* _Your assignment_
Transcribe every entry word for word. Skip the pictures.

Stored records

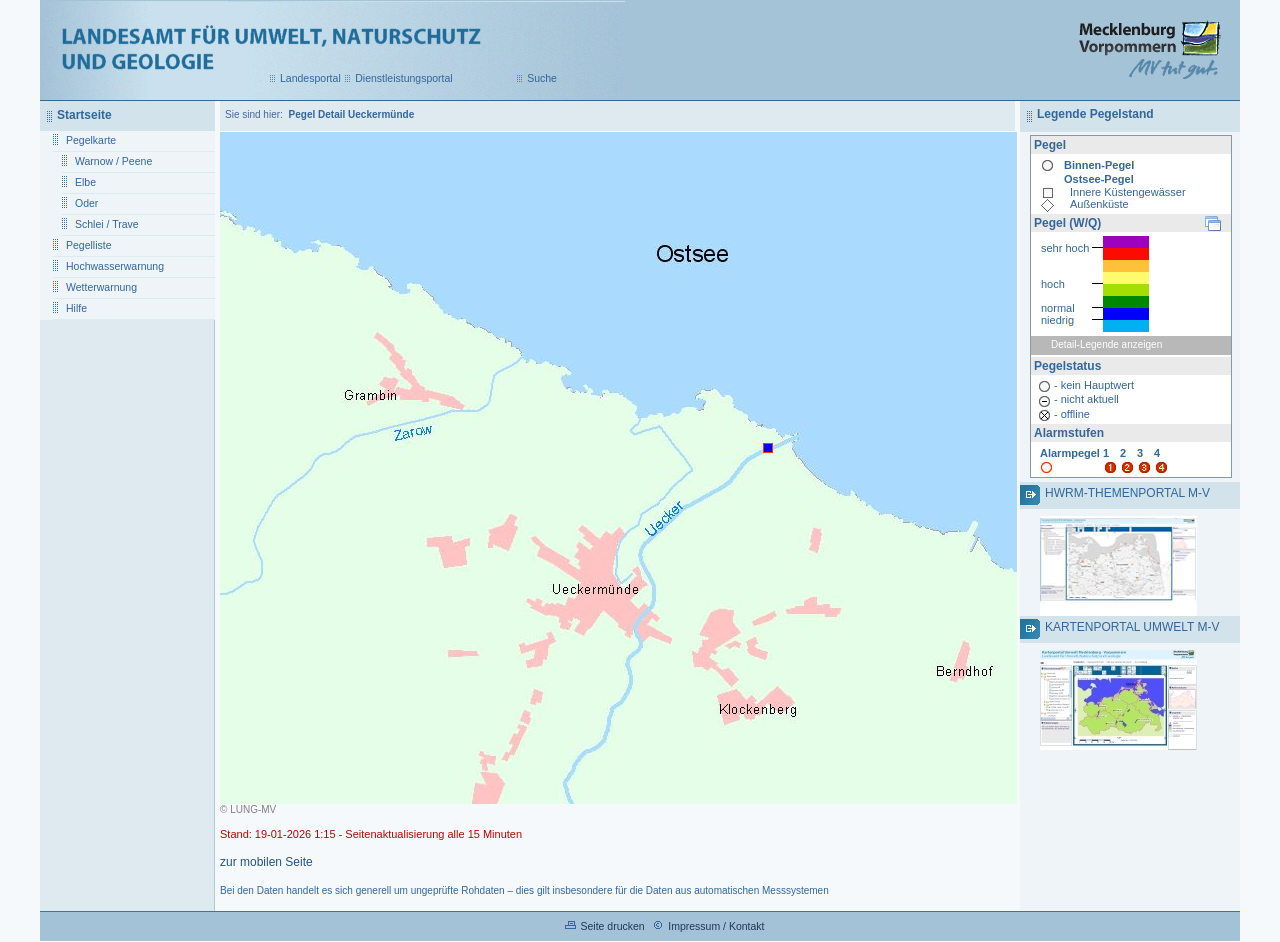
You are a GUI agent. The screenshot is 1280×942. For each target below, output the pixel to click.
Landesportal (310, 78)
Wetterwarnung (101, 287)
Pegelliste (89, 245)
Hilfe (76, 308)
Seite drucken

* _Response to this task_
You are a GUI agent. The screenshot is 1280×942. For each target below, output the pixel to click.
Landesportal (310, 78)
Wetterwarnung (101, 287)
Pegelliste (89, 245)
Hilfe (76, 308)
Seite drucken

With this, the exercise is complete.